7. A nurse asks the patient if pain was relieved after receiving medication. What
is the purpose of the evaluation phase of the nursing process?
a. To determine if interventions have been effective in meeting patient outcomes
b. To document the nursing care plan in the progress notes of the medical record
c. To decide whether the patient’s health problems have been completely resolved
d. To establish if the patient agrees that the nursing care provided was satisfactory
ANS: A
Evaluation consists of determining whether the desired patient outcomes have been met and
whether the nursing interventions were appropriate. The other responses do not describe the
evaluation phase.




8. The nurse interviews a patient while completing the health history and physical
examination. What is the purpose of the assessment phase of the nursing process?
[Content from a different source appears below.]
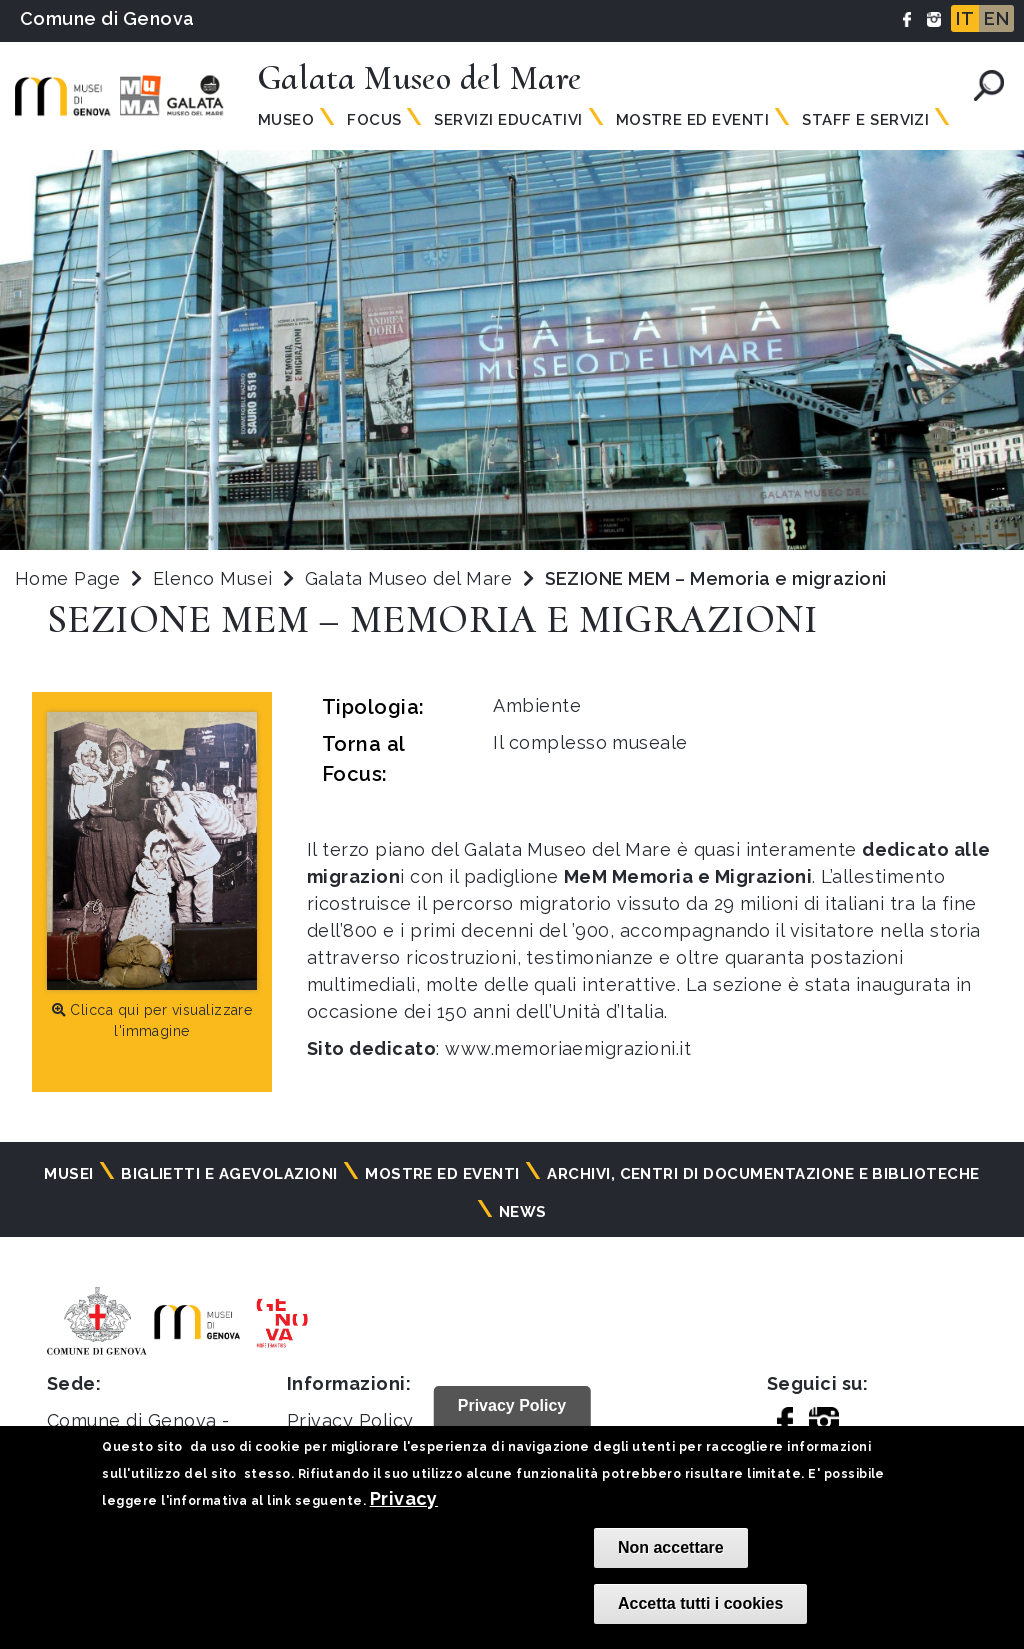 Image resolution: width=1024 pixels, height=1649 pixels. I want to click on www.memoriaemigrazioni.it, so click(568, 1048).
a. To teach interventions that relieve health problems
b. To use patient data to evaluate patient care outcomes
c. To obtain data with which to diagnose patient problems
d. To help the patient identify realistic outcomes for health problems
ANS: C
During the assessment phase, the nurse gathers information about the patient to diagnose
patient problems. The other responses are examples of the planning, intervention, and
evaluation phases of the nursing process.